"I want paint to work as flesh... my portraits to be of the
people, not like them. Not having a look of the sitter, being them ...
As far as I am concerned the paint is the person. I want it to work for
me just as flesh does."
Lucian Freud: Grandson of Sigmund:
Lucian
Freud is the grandson of Sigmund Freud, the pioneer of psychoanalysis.

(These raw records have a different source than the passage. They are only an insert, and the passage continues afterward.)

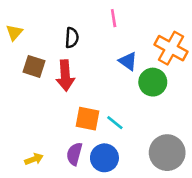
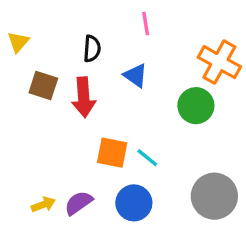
blue triangle: (128, 61) -> (136, 75), moved
purple semicircle: (74, 154) -> (79, 203), moved, turned 40

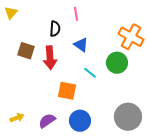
pink line: (146, 23) -> (76, 14), moved
yellow triangle: (18, 42) -> (11, 13), moved
cyan line: (147, 158) -> (90, 73), moved
yellow arrow: (43, 205) -> (17, 118), moved

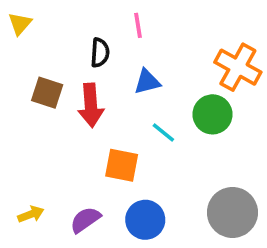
blue triangle: (81, 45) -> (147, 82), turned -49

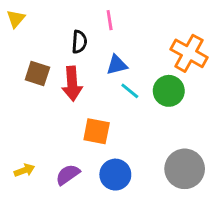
cyan line: (163, 133) -> (130, 91), moved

Born in Berlin on 8 December 1922, died London 20 July 2011. Freud moved
to Britain in 1933 with his parents after Hitler came to power in
Germany. His father, Ernst, was an architect; his mother the daughter of
a grain merchant. Freud became a British national in 1939. He started
working as a full-time artist after being invalided out of the merchant
navy in 1942, having served only three months.
Today
his impasto portraits and nudes make many regard him as the greatest
figurative painter of our time. Freud prefers to not use professional
models, to rather have friends and acquaintances pose for him, someone
who really wants to be there rather than someone he's paying. "I
could never put anything into a picture that wasn't actually there in
front of me. That would be a pointless lie, a mere bit of artfulness."
In
1938/39 Freud studied at the Central School of Arts in London; from
1939 to 1942 at the East Anglian School of Painting and Drawing in
Debham run by Cedric Morris; in 1942/43 at Goldsmiths' College, London
(part-time). In 1946/47 he painted in Paris and Greece. Freud had work
published in Horizon magazine in 1939 and 1943. In 1944 his paintings
were hung at the Lefevre Gallery.
In 1951 his Interior
in Paddington (held at the Walker Art Gallery, in Liverpool) won an
Arts Council prize at the Festival of Britain. Between 1949 and 1954 he
was a visiting tutor at the Slade School of Fine Art, London.
In
1948 he married Kitty Garman, daughter of the British sculptor Jacob
Epstein. In 1952 he married Caroline Blackwood. Freud had a studio in
Paddington, London, for 30 years before moving to one in Holland Park.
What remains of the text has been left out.